Sostanzialmente il ministero ha fornito indicazioni utili a valutare “l’opportunità di interrompere una preghiera in strada per evitare possibili disturbi”. Nei tre scenari immaginati, due hanno previsto che nessuno venisse sottoposto a sanzione e niente interruzioni per le preghiere. È così che per tutto il Ramadan l’islam spagnolo ha goduto della massima libertà. E le preghiere - anche nelle strade, completamente libere grazie al lockdown - si sono svolte regolarmente, con tanto di altoparlanti dalle sei del mattino.

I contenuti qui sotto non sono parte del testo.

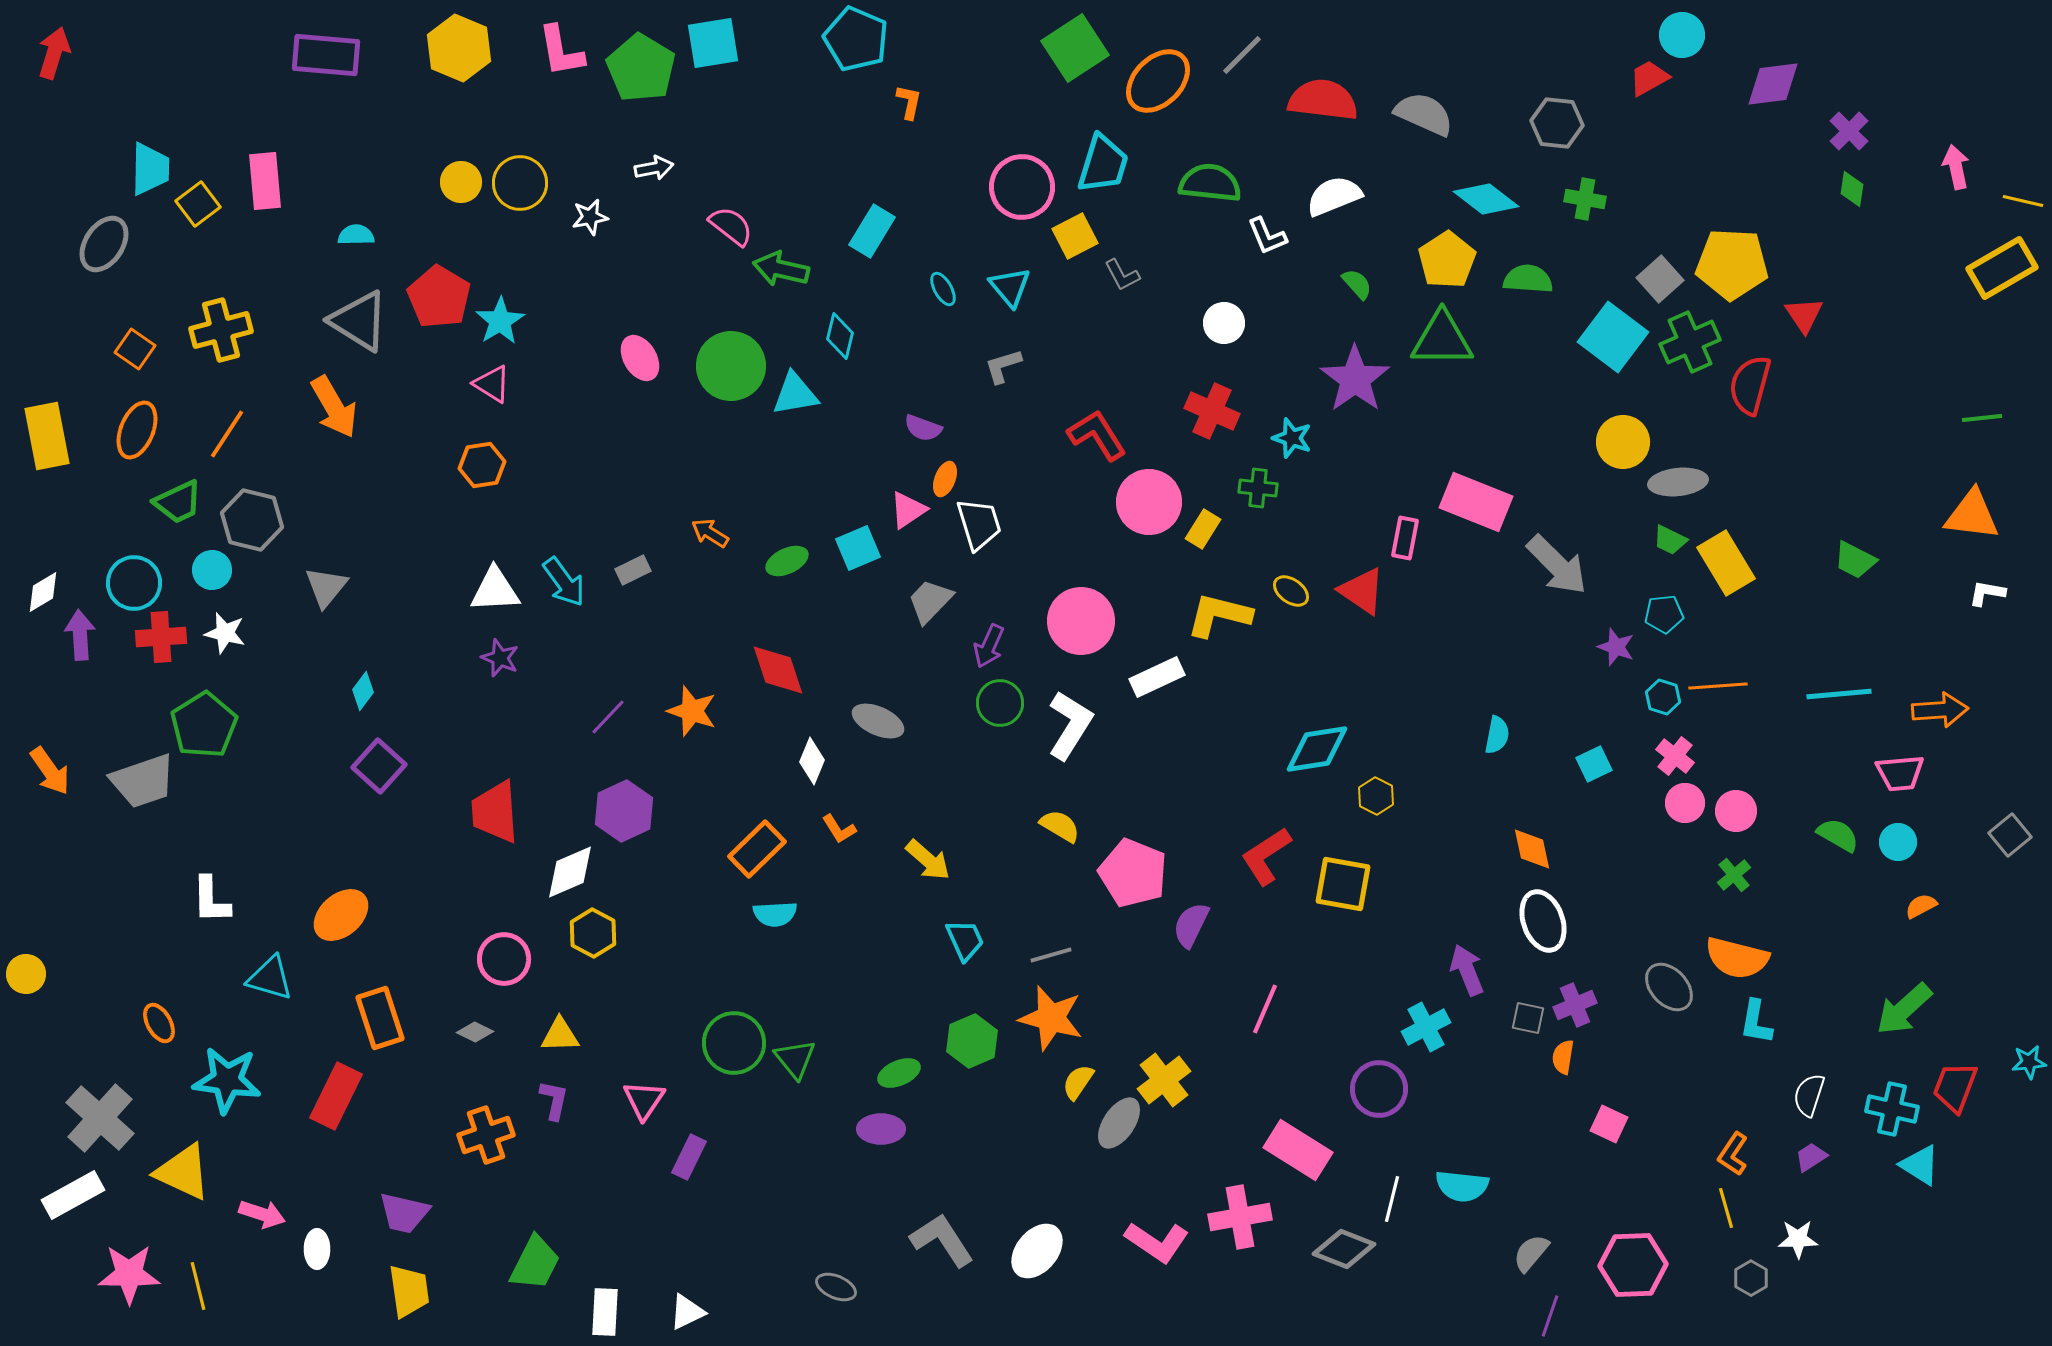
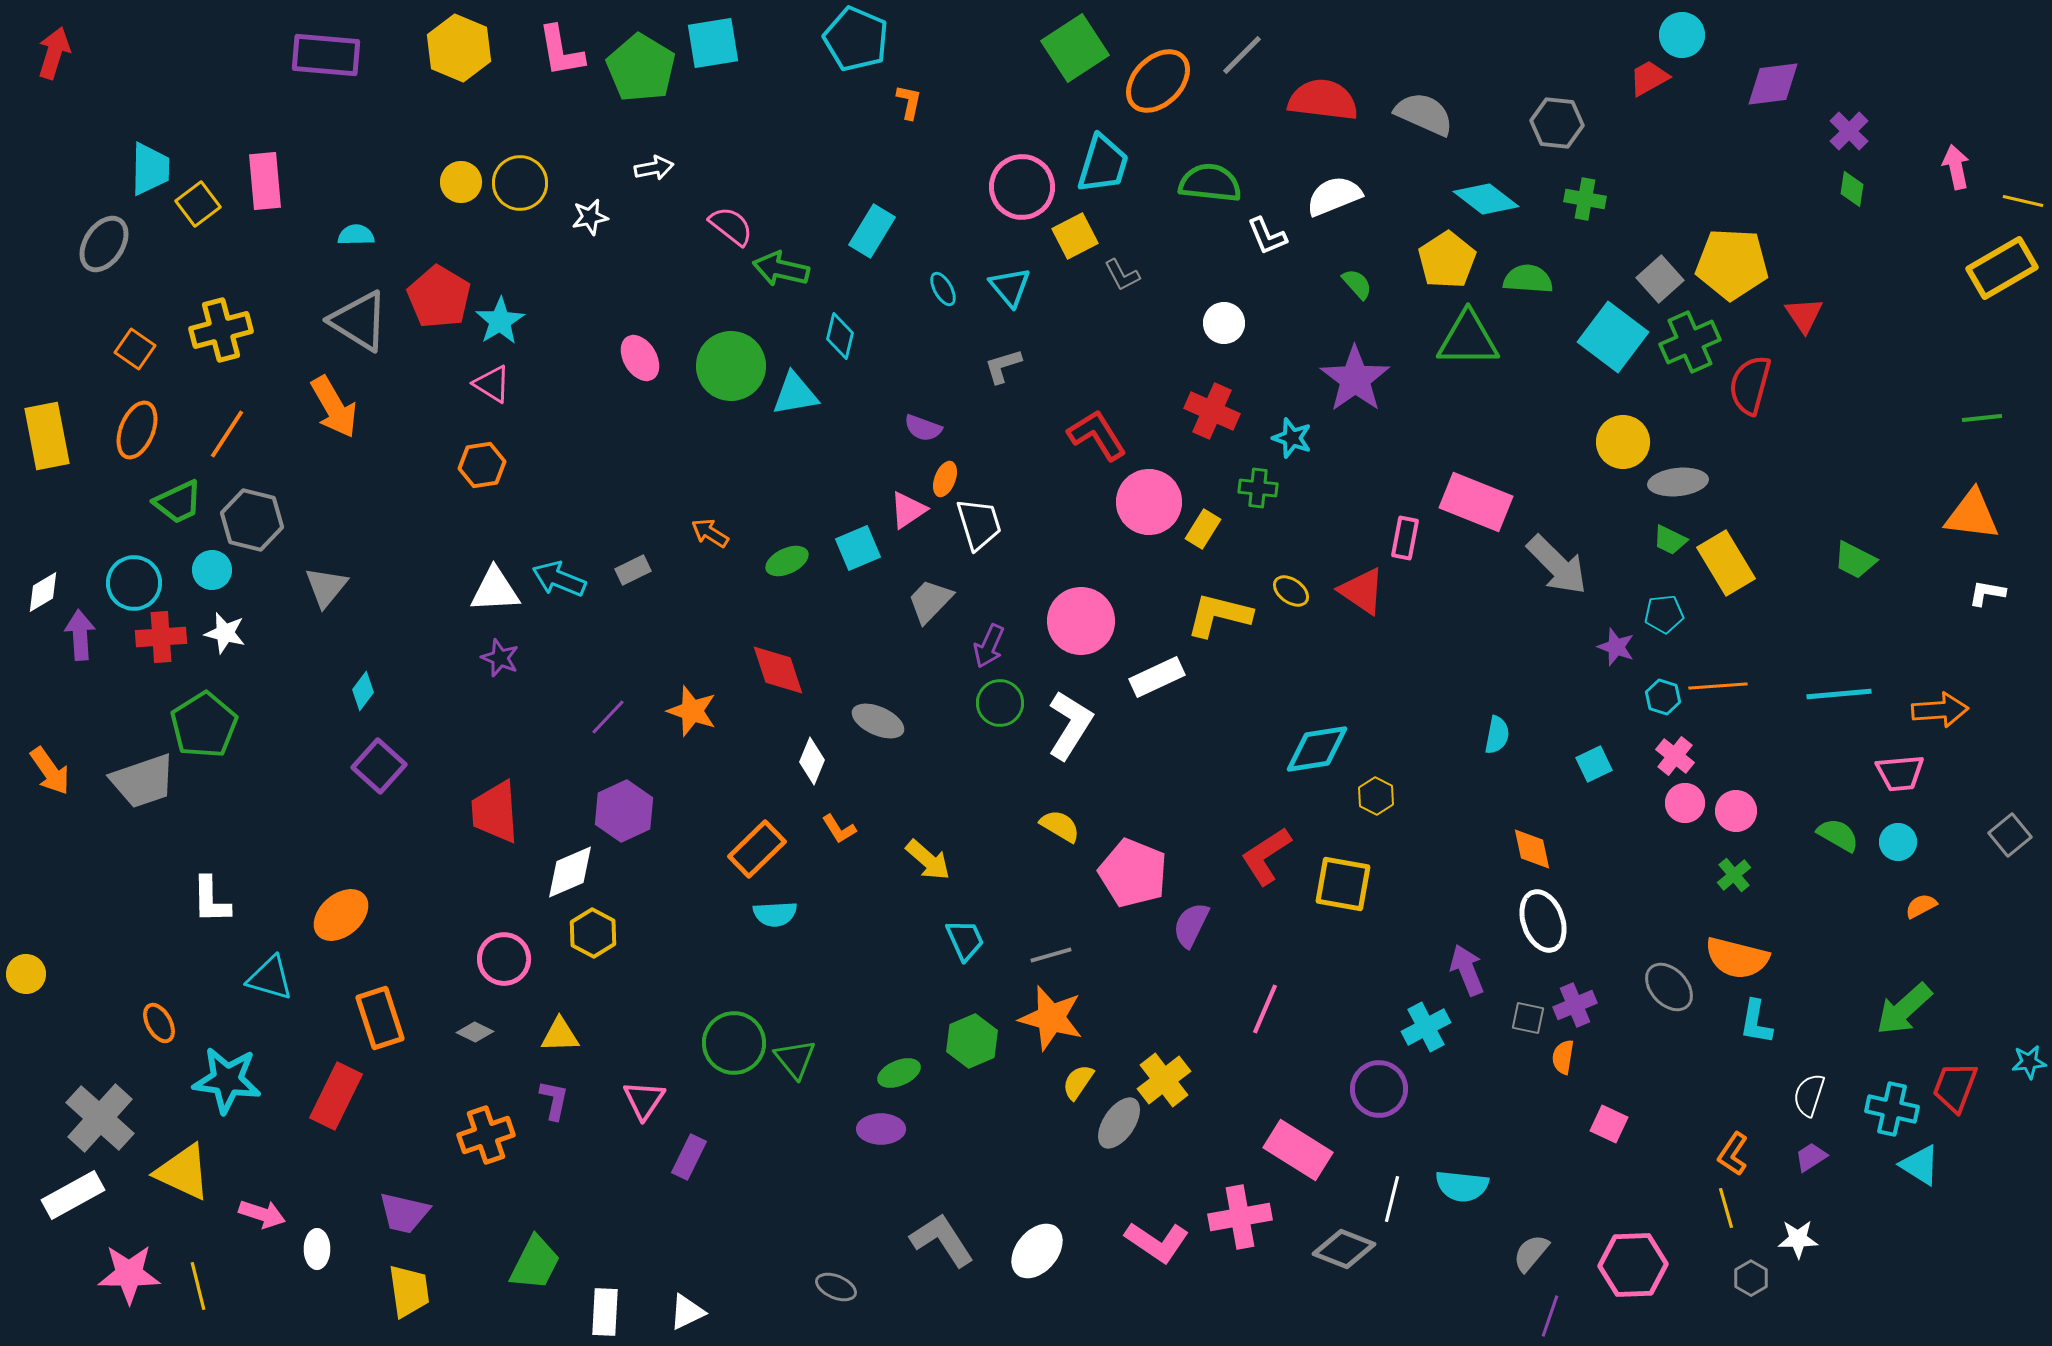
green triangle at (1442, 339): moved 26 px right
cyan arrow at (564, 582): moved 5 px left, 3 px up; rotated 148 degrees clockwise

Quanto è stato ripreso, allora, a Tarragona (Catalogna) - dove decine e decine di musulmani con altoparlanti e microfoni si sono ritrovati a pregare in strada senza il benché minimo disturbo da parte della polizia, anzi, secondo quanto riferito dalla stampa locale, con l’autorizzazione del sindaco - non era niente di inaspettato. Immagini che hanno fatto molto discutere. Al punto che sono stati montati diversi video atti a denunciare la disparità di trattamento tra cattolici e islamici: qui si vede come è stato (mal)trattato un sacerdote mentre diceva Messa nella chiesa di San Gennaro a Madrid e come invece l’imam, che occupava il suolo pubblico, abbia potuto agire indisturbato.
Non poche critiche sono piovute e in tanti hanno denunciato la codardia del governo sottomesso all’islam. Anche perché il governo ha nel frattempo concesso, a diverse comunità islamiche che l’hanno richiesto, la libertà di spostarsi - quando non era permesso - in altre località per poter fare tutti gli acquisti necessari per le cene del Ramadan.
Per molti analisti questi non sono che i sintomi di una nuova islamizzazione del Paese. La storia dell’affermazione dell’islam in terra iberica è durata quasi otto secoli. La vecchia Hispania ci mise solo cinque anni per ritrovarsi totalmente sotto l’influenza dell’islam e chiamarsi al-Andalus nel 716. La cronaca di oggi non è che una non più troppo remota eco di quel tempo.